The church wasn’t born when a building was constructed, or a strategic plan implemented or a set of spiritual laws and doctrines developed. The church is born out of lives transformed by relationship. It begins when we encounter the love of God in Christ and share that with others. The body of Christ grows when faithful disciples respond to the call to love God and love others by reaching out our arms to a broken world.
God asks us to show up, to listen, to speak the truth in love and to leave the results to God. Our mission and our call is not dependent on our building or budget or wisdom or strength. Our mission is a direct response to the love of God poured into our lives for the purpose of sharing it with others.
Our new Presiding Bishop calls himself a CEO, “Chief Evangelism Officer.” He lit up the entire General Convention of the Episcopal Church with his sermon at the closing worship service this past Friday. He told them all to “go.” Like Jesus he sent everyone out from 10 days of resolutions and budgets and structure to be the church in a hurting world. In one of his sermons he said this:
“We have to remember that the disciples didn’t have trust funds and endowments. They were not the established Church. They were more sideline than mainline. And yet because of their witness to the radical welcome of the gospel, inspired and propelled by the Holy Spirit, here you are and here I am, two millennia later. As the old song that my grandmother used to sing goes, ‘It is no secret what God can do; what he did for them, he’ll do for you.”

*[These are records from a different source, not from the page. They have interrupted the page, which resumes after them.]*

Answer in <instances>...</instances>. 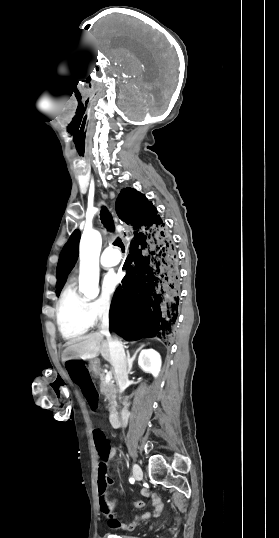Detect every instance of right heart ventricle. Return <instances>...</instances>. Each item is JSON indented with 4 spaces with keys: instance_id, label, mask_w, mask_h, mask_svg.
Masks as SVG:
<instances>
[{
    "instance_id": "right-heart-ventricle-1",
    "label": "right heart ventricle",
    "mask_w": 279,
    "mask_h": 538,
    "mask_svg": "<svg viewBox=\"0 0 279 538\" xmlns=\"http://www.w3.org/2000/svg\"><path fill=\"white\" fill-rule=\"evenodd\" d=\"M90 233L97 232L87 227L82 237ZM91 302L89 297L78 290L75 279L71 278L56 305V321L63 338L68 340L78 338L94 325Z\"/></svg>"
}]
</instances>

Well St. Luke’s doesn’t have endowments or trust funds either. We are in some ways completely dependent, unable to meet our own needs without the kindness and generosity of others. And yet we have a tremendous gift to share. When I thanked the kids and their leaders for coming, they said that it needed to be the other way around. They wanted to thank St. Luke’s for sharing the riches of God’s grace and radical welcome of all people.
This next weekend we have an opportunity to be sent out to our neighbors two by two. We have been given a free booth at the Ballard Seafood Festival Saturday and Sunday. I am pretty sure we may be the only Christian church represented. We won’t have anything to sell. We won’t have anything fancy to give away. We won’t have a slick advertising campaign. But some of you will be there in pairs, willing to listen to the needs and concerns of our neighbors, willing to share the good news of God in Christ, willing to tell the story of how lives are transformed as we welcome all God’s people into the community of the beloved disciples. We’re going to show up. We’re going to listen. And if we are invited to, we’ll speak the truth in love. We can leave the outcome to God. We are simply called to be faithful and to go to our neighbors where they are.

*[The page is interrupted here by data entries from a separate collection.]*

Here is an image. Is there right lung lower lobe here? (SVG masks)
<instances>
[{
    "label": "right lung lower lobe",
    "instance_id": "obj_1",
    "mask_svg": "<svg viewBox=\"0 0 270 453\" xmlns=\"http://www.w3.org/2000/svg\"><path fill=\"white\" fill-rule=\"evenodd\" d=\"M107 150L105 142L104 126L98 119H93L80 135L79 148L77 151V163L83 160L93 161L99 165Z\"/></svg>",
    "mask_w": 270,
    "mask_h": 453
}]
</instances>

Many of you can’t be there in person, but I want to ask you to commit to prayer for this mission. The shifts are two hours long. Maybe you could take a two hour block and remember during that time to pray. Pray for those who are present at the booth. Pray that we may have open ears and open hearts. Pray for the neighbors we meet. Pray that we may be able to hear and respond to their questions and longings. Pray that God may do a work of transformation in all our hearts, enabling us to live and love more deeply in the way of Christ.
As we follow in the way of Christ we are sure to discover anew what the Apostle Paul heard from the Lord, “My grace is sufficient for you, for power is made perfect in weakness.”
“It is no secret what God can do; what he did for them, he’ll do for you.”